On Silent Harbour Bunnik’s stated focus lies in insular and subconscious realms as well as sub-aquatic, perhaps metaphysical, free-fall. The Dane describes the album as a kind of internal journey — “an imaginary deep mental abstract excursion.” It’s the sort of language that might throw up some red flags, veering awfully close to the dreaded P-word, but there’s really no better description for Silent Harbour, and upon hearing the album it becomes clear Bunnik’s ambitions are atmospheric rather than academic.

Silent Harbour doesn’t eschew Bunnik’s techno foundations, but rather submerges them, letting them writhe and scatter in abstracted, asymmetrical variations, creating an immersive, womb-like universe that’s lullingly rhythmic and rich with throbbing, malevolent sub-bass, chittering percussive textures, and thick underwater machine-dub aesthetics. The album is only pertinently ambient in small stretches like on “Scintillans In The Port” and “Dock Operations,” which let reverberating, rhythmless percussion settle around hissing, serpentine machine drones, but even on 130 BPM cuts like “Geometry” or “Metaphysical Storm,” the rhythms never feel overt, only suggestive. Percussion never really steps out beyond being an inverted textural driver. Silent Harbour focuses on designing layered, mechanical soundscapes, filling each track with beautifully tactile surfaces, surrounding them with thick shrouds of darkened, ghostly fog, and letting them languish in shifting ocean floor currents.

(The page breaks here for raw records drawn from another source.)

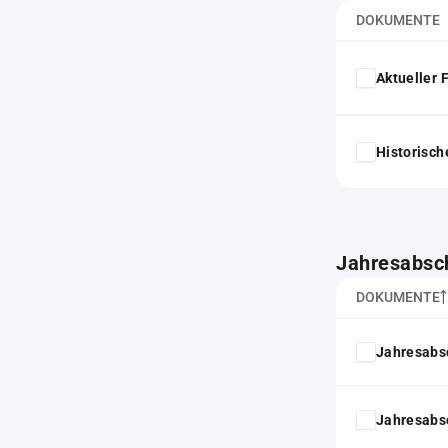
DOKUMENTE
Aktueller
Historisc
Jahresabsc
DOKUMENTE
Jahresabs
Jahresabs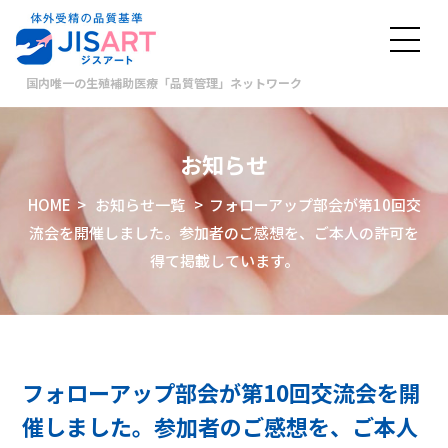
国内唯一の生殖補助医療「品質管理」ネットワーク
お知らせ
HOME
>
お知らせ一覧
> フォローアップ部会が第10回交
流会を開催しました。参加者のご感想を、ご本人の許可を
得て掲載しています。
フォローアップ部会が第10回交流会を開
催しました。参加者のご感想を、ご本人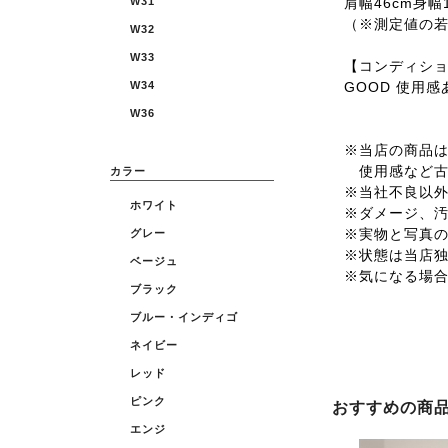
肩幅46cm身幅1
W31
（※測定値の
W32
W33
【コンディシ
GOOD 使用
W34
W36
※当店の商品は全
使用感など古
カラー
※当社不良以
ホワイト
※ダメージ、
※実物と写真
グレー
※状態は当店
ベージュ
※気になる場
ブラック
ブルー・インディゴ
ネイビー
レッド
ピンク
おすすめの商
エンジ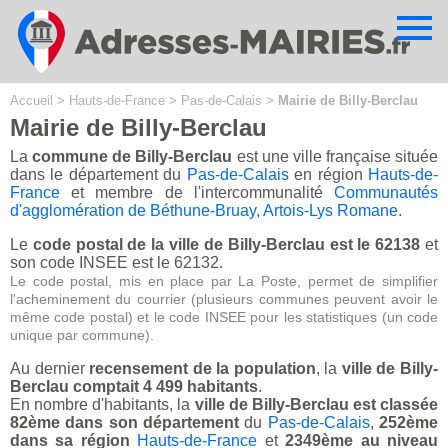
Cookies management panel
Accueil
>
Hauts-de-France
>
Pas-de-Calais
>
Mairie de Billy-Berclau
Mairie de Billy-Berclau
La
commune de Billy-Berclau
est une ville française située
dans le département du
Pas-de-Calais
en région
Hauts-de-
France
et membre de l'intercommunalité
Communautés
d'agglomération de Béthune-Bruay, Artois-Lys Romane
.
Le
code postal de la ville de Billy-Berclau est le 62138
et
son code INSEE est le 62132.
Le code postal, mis en place par La Poste, permet de simplifier
l'acheminement du courrier (plusieurs communes peuvent avoir le
même code postal) et le code INSEE pour les statistiques (un code
unique par commune).
Au dernier
recensement de la population
, la
ville de Billy-
Berclau comptait 4 499 habitants
.
En nombre d'habitants, la
ville de Billy-Berclau est classée
82ème dans son département
du
Pas-de-Calais
,
252ème
dans sa région
Hauts-de-France
et
2349ème au niveau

“Descending Radius Curve” encloses its suffocated-to-nothing 4/4 and plunky piano sample with layers of mournful vocals like the gathering voices of silhouetted figures on the other side of a darkened canvas screen. “Voices From The Deep” is an oppressive mosaic, bubbling with crackling textures and a flattened boiler room drone while a staggering sub-bass foundation cradles it back and forth. The most impressive track on Silent Harbour is “Saltwater Intrusion” a ten-minute piece that perfectly exemplifies the album’s sonic aspirations. It centers around a glut of howling drones coated with digital clicks and watery plops before a gestating rhythm sidles in, its suckling snare sound lapping beautifully in wound-up temporal variations across the song’s stereofield while more machine textures dive down through like dashes of paint through water. It’s massive, subtly and exponentially arranged, and an aural feast.

Of course, subverting techno structures in favor of ambiance and inversion is hardly a novel concept in 2012. Demdike Stare has been producing hellish dub and drone with bits of techno propulsion sprinkled in since 2009 and Actress’ most recent effort attempted to rewrite the tech rulebook using ambient music as a foil. But Silent Harbour shares little of Demdike Stare’s organic, sample-based mysticism (except for “Descending Radius Curve”) or Actress’ bookish experimentalism. The easiest comparisons to draw are perhaps Loscil’s Submers, which was also preoccupied with exploring underwater environments (albeit in a Gas-esque mold), and the lonesome handdrum tirade on “Cascade” even brings Shackleton’s Music For The Quiet Hour to mind. But Silent Harbour distinguishes itself by finding a constant and precise balance between the absolutes, using understated percussion and a spherical arrangement style that’s never not in fluctuation (not to mention Bunnik remains firmly planted in more digitized realms). The results often feel tangentially related to dance music. “Aquatic Movements,” for instance, sounds like ceremonial psych dubbers Sun Araw if they listened to more Deepchord.

It’s hard not to be surprised by the level of quality and vast amount of detail at work on Silent Harbour. It feels unprecedented to a certain extent. Escapism was excellent and it showed Bunnik was one of the most qualified techno producers in the field, but Silent Harbour is a curveball that separates him altogether. The Dane’s grasp on his conceptual conceits are surpassingly adept and there’s enough life here to found a whole new direction. If this is the only work Bunnik does with the Silent Harbour name, there is the comfort that he knocked it out of the park in one go.